> Work task:
What you hand back must match the records word for word, with no pictures.
(Beginning of Dataset excerpts)
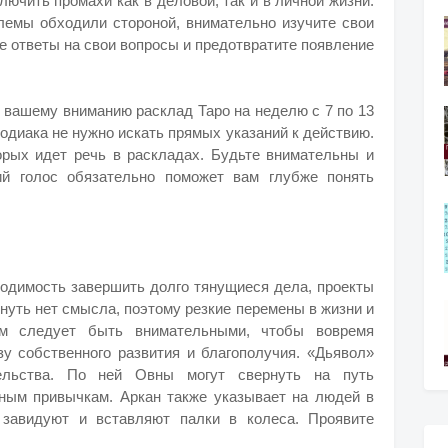
лючить промахи как в деловой, так и в личной жизни.
емы обходили стороной, внимательно изучите свои
е ответы на свои вопросы и предотвратите появление
т вашему вниманию расклад Таро на неделю с 7 по 13
одиака не нужно искать прямых указаний к действию.
торых идет речь в раскладах. Будьте внимательны и
ий голос обязательно поможет вам глубже понять
ходимость завершить долго тянущиеся дела, проекты
януть нет смысла, поэтому резкие перемены в жизни и
м следует быть внимательными, чтобы вовремя
зу собственного развития и благополучия. «Дьявол»
ельства. По ней Овны могут свернуть на путь
бным привычкам
. Аркан также указывает на людей в
 завидуют и вставляют палки в колеса. Проявите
(End of Dataset excerpts)
> Result for this exercise:
лючить промахи как в деловой, так и в личной жизни.
емы обходили стороной, внимательно изучите свои
е ответы на свои вопросы и предотвратите появление
т вашему вниманию расклад Таро на неделю с 7 по 13
одиака не нужно искать прямых указаний к действию.
торых идет речь в раскладах. Будьте внимательны и
ий голос обязательно поможет вам глубже понять
ходимость завершить долго тянущиеся дела, проекты
януть нет смысла, поэтому резкие перемены в жизни и
м следует быть внимательными, чтобы вовремя
зу собственного развития и благополучия. «Дьявол»
ельства. По ней Овны могут свернуть на путь
бным привычкам
. Аркан также указывает на людей в
 завидуют и вставляют палки в колеса. Проявите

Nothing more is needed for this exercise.